In an unrelenting onslaught, the abomination came at him with the vigor of ten monsters combined. Apparently, it did not need sight to make a formidable foe; even with the awful snapping of its own body, it seemed to hear Idris plainly, no-doubt using the whoosh of Halgren’s flame and the clamor of Idris’s footsteps to locate his ever-moving location. It managed another strike to his leg, then his arm, the cuts burning worse than vinegar. Idris was forced to retreat, walking backward across the uneven forest floor while swinging Halgren wildly.
Then suddenly he went down, stumbling backward over a fallen tree. The abomination leapt, its bony chest slamming against Idris’s breastplate with a clatter.
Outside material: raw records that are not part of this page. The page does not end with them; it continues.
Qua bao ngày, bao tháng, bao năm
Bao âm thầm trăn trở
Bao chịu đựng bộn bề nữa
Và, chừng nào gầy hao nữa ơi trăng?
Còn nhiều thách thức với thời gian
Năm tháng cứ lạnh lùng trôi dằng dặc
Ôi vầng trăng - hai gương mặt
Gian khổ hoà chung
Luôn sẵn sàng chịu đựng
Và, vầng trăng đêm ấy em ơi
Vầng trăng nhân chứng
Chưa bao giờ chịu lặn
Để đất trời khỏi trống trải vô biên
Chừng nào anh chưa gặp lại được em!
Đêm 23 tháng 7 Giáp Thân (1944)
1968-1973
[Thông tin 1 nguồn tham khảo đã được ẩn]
Halgren slipped from his fingers, and when he reached for the sword, the abomination pinned his hand to the ground with a claw, the sharp black bone piercing all the way through his palm and out the other side into the dirt.
The pain—hot, searing—traveled up his arm, spiderwebbing like lightning. His eyes pricked with tears of shock, and he squirmed underneath the abomination’s weight. It snapped at him with its dreadful maw, and he gripped its face with his one free hand, pressing his thumb into a white, unseeing eye—but the monstrosity wouldn’t back down. It leaned into his palm, hissing inches from his face, saliva burning his skin like hot rancid oil.
True fear swept through Idris. He might die like this, pinned underneath a monster. It was just another way he was destined to fail someone he cared about.
Idris braced for the inevitable impact, the shredding of skin with that venomous mouth. He breathed through his nose, his senses filling with the awful, vomit-inducing stink of Morta—
—and the gold ribbon of something…else.
Something warmer, sweeter, purer.
The scent was faint, but it was nearby, half-buried in the loamy ground. Iron, wood, and feather, tangled with the scent of her . Pressing harder into the abomination’s eye, Idris glanced sideways along the forest floor and spotted it: a single crossbow bolt, no farther than an arm’s length away.